BY MELODY LEIBNER
IS FASHION FIZZLING?
My friends and I were recently scrolling through our social media search pages, eating chips and salsa, and sharing the occasional laugh, when I came upon an Instagram ad for some really awesome clothes: baggy jeans, flared pants, oversized sweaters, tracksuits, the list goes on. The headline of the ad was, “What Was Old is New Again.” Reflecting upon this title, I wonder if the styles I wear, and that most of Gen Z currently loves, are throwbacks, then what is the true style of 2021?
Throughout the past century, fashion has moved at an accelerating speed. From flappers to hippies to millennials, trends have cycled through American brands and their customers every few years. Yet, when it feels like we are at our fastest, swiping our way through life never even stopping to look up, fashion is relying on the past for the future. Skinny jeans and crop tops feel dated already, and the up and coming generation is craving new designs to dominate. In the meantime, we incorporate graphic tees from the 70’s, baggy jeans from the 80’s, and sweater vests from the 90’s into our 2021 closets. Not to mention, vintage feels like the most coveted these days: rather than shopping at Urban Outfitters and Free People, our generation is running to Goodwill and Salvation Army to scout their next snatched fit.

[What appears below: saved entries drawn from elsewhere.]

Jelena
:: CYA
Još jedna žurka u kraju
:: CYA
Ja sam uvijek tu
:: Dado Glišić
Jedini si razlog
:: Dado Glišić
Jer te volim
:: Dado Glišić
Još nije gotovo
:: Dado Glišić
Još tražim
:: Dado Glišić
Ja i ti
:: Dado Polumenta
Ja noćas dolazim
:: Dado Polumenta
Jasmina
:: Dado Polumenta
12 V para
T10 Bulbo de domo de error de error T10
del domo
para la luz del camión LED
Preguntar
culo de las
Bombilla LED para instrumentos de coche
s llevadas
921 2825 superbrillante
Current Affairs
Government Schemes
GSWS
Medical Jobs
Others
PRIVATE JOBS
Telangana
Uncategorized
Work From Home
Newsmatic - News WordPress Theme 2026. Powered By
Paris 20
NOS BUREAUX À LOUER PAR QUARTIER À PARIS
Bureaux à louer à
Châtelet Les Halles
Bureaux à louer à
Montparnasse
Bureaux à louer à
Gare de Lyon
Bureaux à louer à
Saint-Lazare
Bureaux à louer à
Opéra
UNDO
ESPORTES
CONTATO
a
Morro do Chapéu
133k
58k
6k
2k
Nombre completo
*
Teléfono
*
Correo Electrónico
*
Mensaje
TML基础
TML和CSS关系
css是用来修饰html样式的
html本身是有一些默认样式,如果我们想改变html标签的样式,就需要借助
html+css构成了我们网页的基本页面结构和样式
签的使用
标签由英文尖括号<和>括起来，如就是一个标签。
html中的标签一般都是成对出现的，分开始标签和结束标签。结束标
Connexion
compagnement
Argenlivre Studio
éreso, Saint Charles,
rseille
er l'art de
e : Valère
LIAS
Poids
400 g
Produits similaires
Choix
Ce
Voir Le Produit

When my mom was growing up, she would flip through magazines to see Stevie Nicks wearing flowy dresses and Blondie sporting jumpsuits, encouraging individuality through fashion. Yesterday, I opened Instagram to see Kendall Jenner wearing next to nothing and Hailey Bieber advertising designers most of us couldn’t dream of affording. Have the women in our magazines simply brought 2021 fashion out of our reach? Do the unattainable beauty standards that we see online, and are encouraged to ignore, push us away from icons’ brands and styles? Perhaps celebrities on social media feel disconnected from their viewers and the companies that flourished 20 years ago.
Instead, we study TikToks to tie dye our sweatshirts and remake clothes to be our own. Especially in the midst of an ongoing pandemic, we look not to brands, but to one another for inspiration: DIY tutorials on how to make pants four sizes too big fit perfectly, how to cut old sweaters to look new (and cool) again, and how to paint our sneakers to be less painfully static. Nike and Zara have created an unwavering uniform for millennials, and we are desperately thinking and designing outside of the box to make basic pieces individualistic. In our fast-paced world dominated by high-tech machinery, CEOs, and young entrepreneurs, the thought of creating something that hasn’t been done before seems almost impossible—have we pushed the boundary too far? Yet, on the contrary, with so much opportunity for innovation at our fingertips, how are brands not curating trends that are fresh and new? Maybe the reason why we are so infatuated with old style is because it feels genuine and authentic, compared to modern fast fashion that feels hopelessly unoriginal.
At the end of the day, I’m not complaining. I love chunky platform boots and just can’t pull off skin-tight jeans with an off the shoulder sweater; I feel much more comfortable in my dad’s old band t-shirts and my mom’s jackets that I lugged out of storage. Yet, I’m still left wondering how much longer we will recycle old looks as our own. When will fashion adopt the lightning speeds of technology, constantly turning new corners and breaking new barriers? I for one am excited to see where the future of fashion falls, to watch our favorite influencers rebrand trends and reshape style as we know it: all we can do is hope low-waist pants don’t make it there with us.